Beragam cara untuk membuat kita hanyut dalam ketidakpahaman
terhadap alam. Meski kitalah yang sedang gembor-gembornya menyebut diri kita
hero dalam hal tersebut. Ya, kita memang tahu banyak hal tentang alam,
tentang spesies-spesies yang mungil dan menakutkan. Tapi, kita tak benar-benar
tahu atau sengaja mengelak untuk tahu bahwa yang kita lakukan itu barangkali
hanyalah kamuflase, hanyalah bayang-bayang yang dikejar semakin jauh dan tak
akan pernah kita temukan.
Kita mengerjakan sesuatu berdasarkan pengetahuan teknis
kita. Membicarakan alam berdasarkan kalkulasi, hitung-hitungan, persentase,
target, tanpa sedikit pun sentuhan batin. Kita dapat dengan santai mengurai
alam dengan angka-angka sambil bergurau, merasakan kenikmatan melihat
orang-orang sekitar kita kebingungan dan mengantuk dengan angka-angka itu.
Segala sesuatu yang berasal dari luar pengetahuan teknis dan
di luar pengalaman ilmiah kita, ditolak. Entah karena tidak dapat diukur,
buang-buang waktu, atau tidak menunjukkan progress yang konkrit. Misalnya,
berurusan dengan manusia, orang lokal, komunitas adalah tindakan yang
mengulur-ulur waktu dan membuang tenaga. Hal tersebut pun menjadi urusan pihak
lain, misalnya diperuntukkan bagi mereka yang tertarik dengan ilmu sosial, itu
pun dengan harapan bahwa ilmu sosial juga dapat dikalkulasi.

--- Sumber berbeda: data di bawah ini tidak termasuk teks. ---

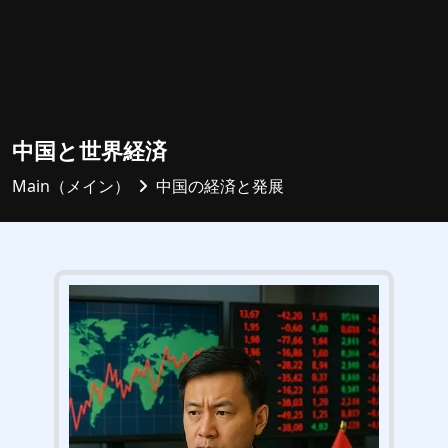
中国と世界経済
Main（メイン）
中国の経済と発展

Pengetahuan itu kita peroleh dengan susah payah di bangku
sekolah dan kuliah, pengetahuan itu ibarat martil yang kita bentuk jauh dini
hari, yang tujuannya untuk memukul paku pada dinding-dinding. Pengetahuan itu
kita peroleh dengan dana yang besar, dengan sponsor yang tak tanggung-tanggung.

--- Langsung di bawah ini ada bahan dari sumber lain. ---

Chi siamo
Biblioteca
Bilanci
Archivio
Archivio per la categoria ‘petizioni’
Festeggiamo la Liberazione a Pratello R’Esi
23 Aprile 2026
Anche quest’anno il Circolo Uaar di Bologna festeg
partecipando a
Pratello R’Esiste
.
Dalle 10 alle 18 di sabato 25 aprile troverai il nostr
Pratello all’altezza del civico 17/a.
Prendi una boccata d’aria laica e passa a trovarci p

Kita pun dengan tekun mempelajarinya, dengan harapan yang sangat besar bahwa
dengan modal pengetahuan itu, kita dapat hidup sejahtera dan nyaman. Meski sebenarnya
dengan pengetahuan itu, justru dapat menimbulkan ketidaknyaman pada kita.

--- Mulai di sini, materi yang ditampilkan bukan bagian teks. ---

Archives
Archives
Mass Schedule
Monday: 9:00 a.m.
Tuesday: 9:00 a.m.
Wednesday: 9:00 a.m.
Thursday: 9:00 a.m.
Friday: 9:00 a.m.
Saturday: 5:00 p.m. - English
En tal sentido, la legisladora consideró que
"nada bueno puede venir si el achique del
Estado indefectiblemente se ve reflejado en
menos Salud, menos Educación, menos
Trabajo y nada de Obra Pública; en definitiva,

kenapa? Karena dengan pengetahuan itu kita melihat persoalan yang demikian
besar, yang harus segera ditangani agar kerusakan alam tidak semakin meluas dan
membesar. Pengetahuan mestinya membuat kita bersedih, bukan membuat kita
tertawa terbahak-bahak.
Pengetahuan itu merasuk dalam diri kita sebagai metode untuk
membedah permasalahan, menganalisa, dan mencari solusinya. Pemecahan yang kita
tawarkan adalah pemecahan teknis, karena kita menganggap diri kita adalah orang
teknis. Sejauh kita telah menawarkan solusi teknis, sejauh itulah perjuangan
kita. Kita merasa bebas ketika kita telah mengerjakan tugas ilmiah, dan mulai
mengerjakan tugas ilmiah yang baru lagi. Ketika terjadi kerusakan lingkungan di
sekitar kita, kita tutup mata, karena menganggap itu bukan tugas kita, bukan
keahlian kita. Kita memikirkan suatu persoalan ketika kita ditugaskan untuk
memikirkan hal itu, bukan karena keinginan kita sendiri untuk tahu, untuk
berbuat mengatasi persoalan tersebut.
Lantas, persoalan lingkungan yang mungkin kita temui di
keseharian itu tidak merasuk ke sanubari, lagi-lagi karena bukan tugas kita.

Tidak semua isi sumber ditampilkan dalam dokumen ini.